With machine learning become ever more prevalent in society, it’s important that the methods we use are fair, non-discriminatory and that practitioners are aware of the biases that are present in both their data and the methods they use. We highlight the word fair as there is no single notion of fairness that we can optimize in machine learning that captures all the subtleties that comes with how the actual output of a machine learning model is used. So what can AutoML do? We wrote a blog post about this very topic at the intersection of AutoML and fairness, for which you can find the full paper here.
To highlight, what AutoML can do is be fairness-aware, enabling experts, who really know what concepts of fairness they care about to be in charge. AutoML systems take the human out-of-the-loop but there’s an increasing precedent for putting the human back in-the-loop, putting them in the drivers seat, so to speak. How can AutoML do this?
Multi-Objective and Constrained Optimization
AutoML provides the tools for optimizing for several metrics, such as some computable fairness metric and accuracy. Such metrics are often juxtaposed and there is a trade-off to consider. By using constrained optimization, AutoML finds performant models that hit a minimum threshold of what is deemed a good fairness metric, but it does not allow the domain expert to really understand this trade-off. AutoML tools can provide what is called a Pareto Front, a set of possible models that capture the trade-off inherent to these metrics, allowing the domain-expert to carefully consider what trade-off is suitable for their use case. This puts the domain expert in the driver seat as only they can know the downstream implications of their model, not AutoML.
Fair Architectures for Deep Learning
Deep learning is applied to a wide variety of socially-consequential domains, e.g., credit scoring, fraud detection, hiring decisions, criminal recidivism, loan repayment, and face recognition, with many of these applications impacting the lives of people more than ever — often in biased ways. Dozens of formal definitions of fairness have been proposed, and many algorithmic techniques have been developed for debiasing according to these definitions. Many debiasing algorithms fit into one of three categories: pre-processing, in-processing, or post-processing. Most of these bias mitigation strategies start by selecting a network architecture and set of hyperparameters which are optimal in terms of accuracy and then apply a mitigation strategy to reduce bias while minimally impacting accuracy. Contrary to this our paper posits that architectures and hyperparameters of the selected model are much more important and impactful than the mitigation strategy itself. Thorough empirical investigation on face-recognition datasets establishes this claim.
Towards Fairer Face Recognition
Conventional belief in the fairness community is that one should first find the highest performing model for a given problem and then apply a bias mitigation strategy. One starts with an existing model architecture and hyperparameters, and then adjusts model weights, learning procedures, or input data to make the model fairer using a pre-, post-, or in-processing bias mitigation technique. In our paper we observe that finding an architecture that is more fair offers significant gains compared to conventional bias mitigation strategies in the domain of face recognition, a task that is notoriously challenging to de-bias. Our paper firstly conducts a large-scale analysis of the fairness accuracy trade-off of different handcrafted architectures ranging from convolutional networks to transformers. We further apply black-box NAS+HPO to automatically discover architectures that are fairer than the handcrafted ones while being highly accurate on large-scale datasets like CelebA and VGGFace2. The overview of our analysis is presented below:

As observed below joint NAS+HPO does indeed find architectures which are robust while being fairer and more accurate on the CelebA dataset. This proves the immense promise that NAS+HPO offers for fairness in deep learning applications.

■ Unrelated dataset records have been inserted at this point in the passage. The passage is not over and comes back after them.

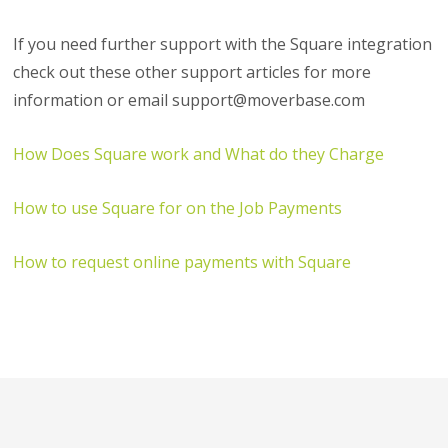
If you need further support with the Square integration
check out these other support articles for more
information or email support@moverbase.com
How Does Square work and What do they Charge
How to use Square for on the Job Payments
How to request online payments with Square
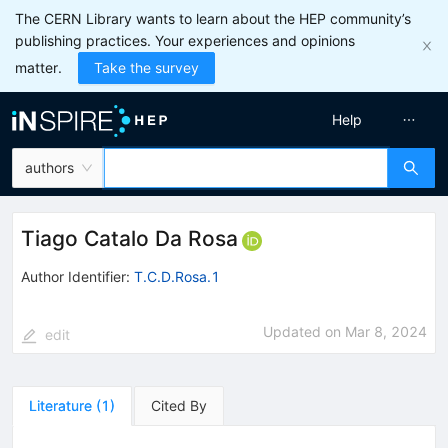
The CERN Library wants to learn about the HEP community’s
publishing practices. Your experiences and opinions
matter.
Take the survey
Help
authors
Tiago Catalo Da Rosa
Author Identifier:
T.C.D.Rosa.1
Updated on
Mar 8, 2024
edit
Literature
(
1
)
Cited By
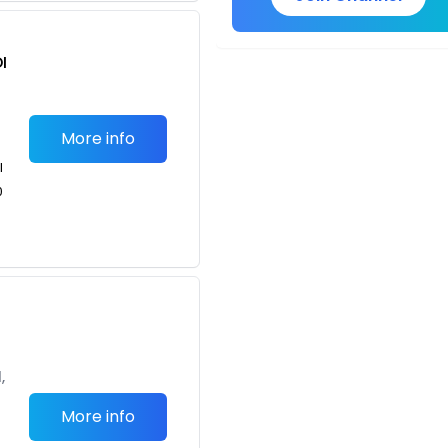
I
More info
l
0
g
,
More info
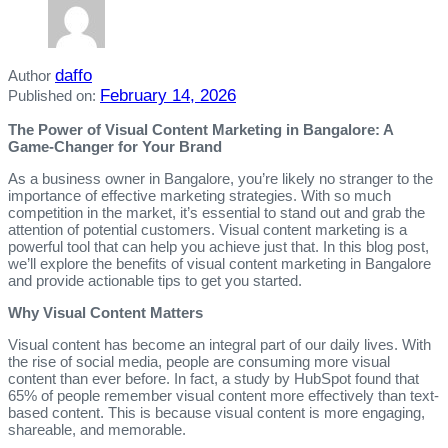
daffo
Author
February 14, 2026
Published on:
The Power of Visual Content Marketing in Bangalore: A
Game-Changer for Your Brand
As a business owner in Bangalore, you’re likely no stranger to the
importance of effective marketing strategies. With so much
competition in the market, it’s essential to stand out and grab the
attention of potential customers. Visual content marketing is a
powerful tool that can help you achieve just that. In this blog post,
we’ll explore the benefits of visual content marketing in Bangalore
and provide actionable tips to get you started.
Why Visual Content Matters
Visual content has become an integral part of our daily lives. With
the rise of social media, people are consuming more visual
content than ever before. In fact, a study by HubSpot found that
65% of people remember visual content more effectively than text-
based content. This is because visual content is more engaging,
shareable, and memorable.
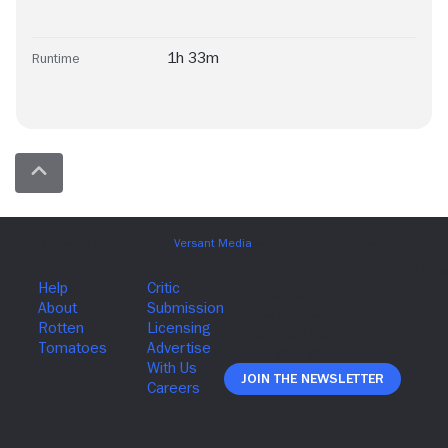
1h 33m
Runtime
Join The Newsletter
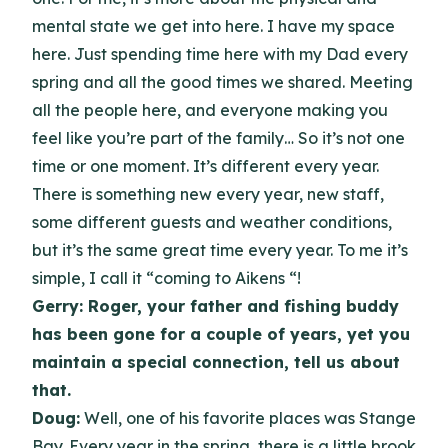
mental state we get into here. I have my space
here. Just spending time here with my Dad every
spring and all the good times we shared. Meeting
all the people here, and everyone making you
feel like you’re part of the family… So it’s not one
time or one moment. It’s different every year.
There is something new every year, new staff,
some different guests and weather conditions,
but it’s the same great time every year. To me it’s
simple, I call it “coming to Aikens “!
Gerry: Roger, your father and fishing buddy
has been gone for a couple of years, yet you
maintain a special connection, tell us about
that.
Doug:
Well, one of his favorite places was Stange
Bay. Every year in the spring, there is a little brook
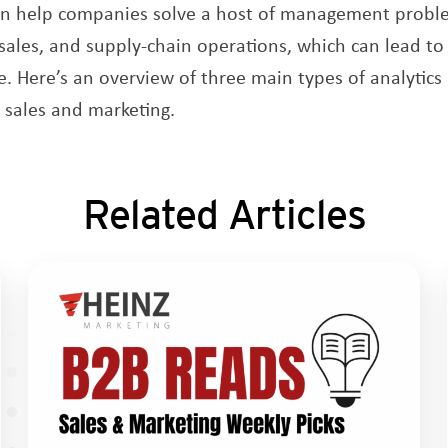
an help companies solve a host of management proble
 sales, and supply-chain operations, which can lead to
. Here’s an overview of three main types of analytic
 sales and marketing.
Related Articles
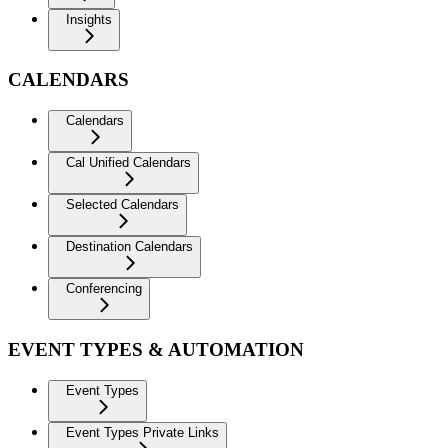
Insights
CALENDARS
Calendars
Cal Unified Calendars
Selected Calendars
Destination Calendars
Conferencing
EVENT TYPES & AUTOMATION
Event Types
Event Types Private Links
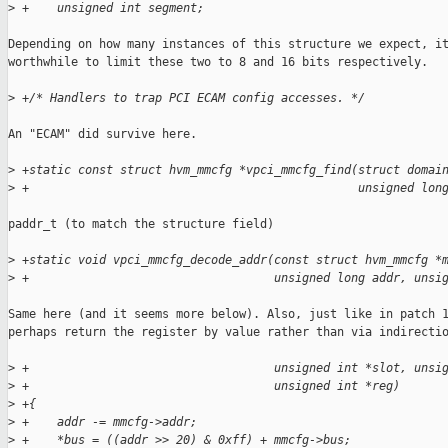
>
 +    unsigned int segment;
Depending on how many instances of this structure we expect, it
worthwhile to limit these two to 8 and 16 bits respectively.

>
 +/* Handlers to trap PCI ECAM config accesses. */
An "ECAM" did survive here.

>
 +static const struct hvm_mmcfg *vpci_mmcfg_find(struct domai
>
 +                                               unsigned lon
paddr_t (to match the structure field)

>
 +static void vpci_mmcfg_decode_addr(const struct hvm_mmcfg *
>
 +                                   unsigned long addr, unsi
Same here (and it seems more below). Also, just like in patch 1
perhaps return the register by value rather than via indirectio
>
 +                                   unsigned int *slot, unsi
>
 +                                   unsigned int *reg)
>
 +{
>
 +    addr -= mmcfg->addr;
>
 +    *bus = ((addr >> 20) & 0xff) + mmcfg->bus;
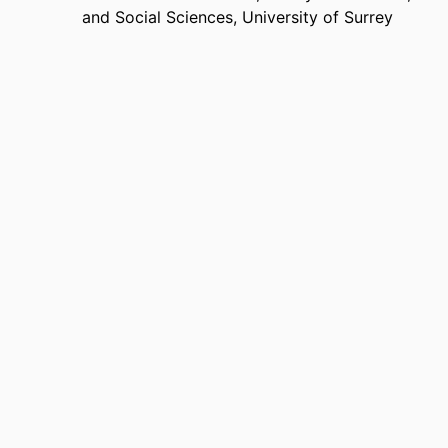
and Social Sciences,
University of Surrey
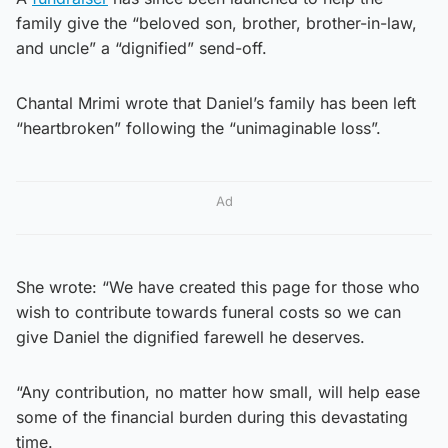
family give the “beloved son, brother, brother-in-law,
and uncle” a “dignified” send-off.
Chantal Mrimi wrote that Daniel’s family has been left
“heartbroken” following the “unimaginable loss”.
Ad
She wrote: “We have created this page for those who
wish to contribute towards funeral costs so we can
give Daniel the dignified farewell he deserves.
“Any contribution, no matter how small, will help ease
some of the financial burden during this devastating
time.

Furthermore the architectures discovered are transferable to other face-recognition datasets with same and different protected attributes (eg: race in RFW) with no further finetuning, while maintaining significant improvements over handcrafted architectures and hyperparameter choices.

We expect the future work in this direction to focus on studying different multi-objective algorithms and NAS techniques to search for inherently fairer models more efficiently . Further, it would be interesting to study how the properties of the architectures discovered translate across different demographics and populations. Another potential direction of future is including priors and beliefs about fairness in the society from experts to further improve and aid NAS+HPO methods for fairness by integrating expert knowledge.